Liberty Resources II produces about 10,000 boe/d from wells in the Bakken and Three Forks basins of North Dakota.
The best shale wells have already been drilled, so to continue to increase—or even maintain—oil production, new development must be accompanied by enhancing existing wells. EOR is also much more cost-effective.
About 10 years ago, producers began developing a well-by-well EOR system known as Huff n’ Puff (HnP). With HnP, the operator injects a gas, typically site-produced natural gas, into an existing well at high pressure, then lets the well “soak” for a few days before returning it to production.
While this has proven beneficial, it requires extremely high pressures involving large and expensive compressors, and the actual production boosts are small. Looking to reduce both the cost and safety issues associated with high pressures while further enhancing production, Pospisil and others teamed up for a Bakken test in Montrail County, N.D., in 2021. Their method involved alternating the gas injection with water, or water alternating gas (WAG).
“We were able to inject gas and water to target volumes and build pressure in the reservoir, adding energy. Then we saw an oil response when we returned the well to production.”—Gordon Pospisil, Liberty Resources II LLC
The pilot was designed, permitted, and conducted by Liberty in partnership with the Energy & Environmental Research Center (EERC) and EOR ETC. According to the abstract of a paper authored by Pospisil and a team of experts, “The objectives were to 1. repressure the reservoir above the minimum miscibility pressure (MMP), 2. prove the concept of using water coinjection to build hydrostatic pressure to inject gas at low surface pressures and to improve gas conformance, and 3. use a surfactant to enhance oil recovery through rock wettability alteration and interfacial tension reduction.”
Because Bakken formations have more inter-well communication than some shale plays, maintaining each well’s pressure required finding a way to contain the gas near the treated well. “We were focusing on using water injection as well as gas injection to build pressure, and include the conformance along the wellbore,” he said.
Water’s low compressibility allowed pressure to build quickly compared to injecting just gas. This was designed to reduce the surface horsepower required, mitigate costs and improve safety. The water also provided a vehicle for inserting surfactant.
The test was on a single well. Full commercialization involves an ongoing cycle starting with one well in the shutdown/injection/restart process, then moving across the field one well at a time.
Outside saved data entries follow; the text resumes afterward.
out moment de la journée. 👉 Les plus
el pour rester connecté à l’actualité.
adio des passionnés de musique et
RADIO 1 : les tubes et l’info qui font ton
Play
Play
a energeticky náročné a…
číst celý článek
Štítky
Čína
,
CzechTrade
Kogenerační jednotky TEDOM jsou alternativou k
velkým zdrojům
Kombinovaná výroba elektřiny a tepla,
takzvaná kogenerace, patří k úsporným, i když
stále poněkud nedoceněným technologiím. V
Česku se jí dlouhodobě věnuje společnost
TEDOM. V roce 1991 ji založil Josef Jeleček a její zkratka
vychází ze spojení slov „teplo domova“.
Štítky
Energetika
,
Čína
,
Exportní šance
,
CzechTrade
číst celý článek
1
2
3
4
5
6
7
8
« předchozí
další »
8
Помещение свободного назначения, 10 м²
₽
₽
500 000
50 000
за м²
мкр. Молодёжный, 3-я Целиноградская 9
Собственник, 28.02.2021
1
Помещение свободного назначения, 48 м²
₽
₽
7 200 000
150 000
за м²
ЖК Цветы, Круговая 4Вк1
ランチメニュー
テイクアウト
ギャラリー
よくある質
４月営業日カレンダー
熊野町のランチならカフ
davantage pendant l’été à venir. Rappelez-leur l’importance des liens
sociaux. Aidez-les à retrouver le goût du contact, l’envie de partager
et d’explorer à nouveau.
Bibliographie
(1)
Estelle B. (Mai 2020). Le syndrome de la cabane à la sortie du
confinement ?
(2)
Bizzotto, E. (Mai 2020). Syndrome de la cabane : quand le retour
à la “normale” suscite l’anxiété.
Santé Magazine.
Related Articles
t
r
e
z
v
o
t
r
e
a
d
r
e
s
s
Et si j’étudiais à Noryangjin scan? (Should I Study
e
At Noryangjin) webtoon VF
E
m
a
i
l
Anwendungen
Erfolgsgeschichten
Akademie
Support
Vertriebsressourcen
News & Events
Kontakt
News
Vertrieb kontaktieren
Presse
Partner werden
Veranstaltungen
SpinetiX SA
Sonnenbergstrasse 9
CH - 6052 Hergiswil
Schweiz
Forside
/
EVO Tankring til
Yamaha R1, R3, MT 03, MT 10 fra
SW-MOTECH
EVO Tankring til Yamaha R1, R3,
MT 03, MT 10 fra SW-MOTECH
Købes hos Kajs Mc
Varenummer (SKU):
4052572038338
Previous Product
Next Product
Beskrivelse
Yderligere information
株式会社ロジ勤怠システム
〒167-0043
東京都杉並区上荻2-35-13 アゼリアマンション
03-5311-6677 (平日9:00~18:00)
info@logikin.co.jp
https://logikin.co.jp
“We essentially met all our objectives,” Pospisil said. “We were able to inject gas and water to target volumes and build pressure in the reservoir, adding energy. Then we saw an oil response when we returned the well to production.”
They also contained the gas and water in the drill spacing unit, eliminating concerns about migrating off-lease or interacting with nearby wells.
In addition, they observed “much higher efficiencies in regards to oil response we saw versus the amount of gas we injected.” Those increases were compared to previous field research, by other producers, which used very high gas injection rates instead of WAG.
Results: More Oil, Less Cost
“We were able to generate about 8,000 barrels of incremental oil after the injection of this single slug. We were able to do that with about 4-5 Mcf per incremental barrel,” he said and that this was an increase of about 25% over the previous production rate.
Eagle Ford projects by other entities required 2-5 times as much gas, Pospisil noted.
The key to the test was EOR ETC’s unit that provided for continuous injection of water alternating with gas.
“This allowed us to rapidly switch between water and gas injection,” removing delays involved in disconnecting and reconnecting gas and water sources, he said. WAG allowed them to use a much smaller and less costly compressor.
Pospisil and the team are pleased with the results, but some improvements are needed before it is scalable. One would be making it viable using produced water instead of fresh water, which they used in the tests. That change would make the solution more cost effective.
Once the procedure is commercially available, the producer would do the WAG injection for seven days, then produce the well for 30 days. The injection equipment would continuously rotate from one well to the next.
“You might repeat 5-10 cycles on one pad before moving to the next,” stopping once the returns began to diminish, he said.
That could effectively raise the well’s total production by 80%-100%, he noted. And it delivers ESG benefits, he added.
“It’s a great ESG benefit,” Pospisil said, “from the standpoint of less surface impact, better utilization of the gas, water and all the infrastructure. We see that as part of the future.”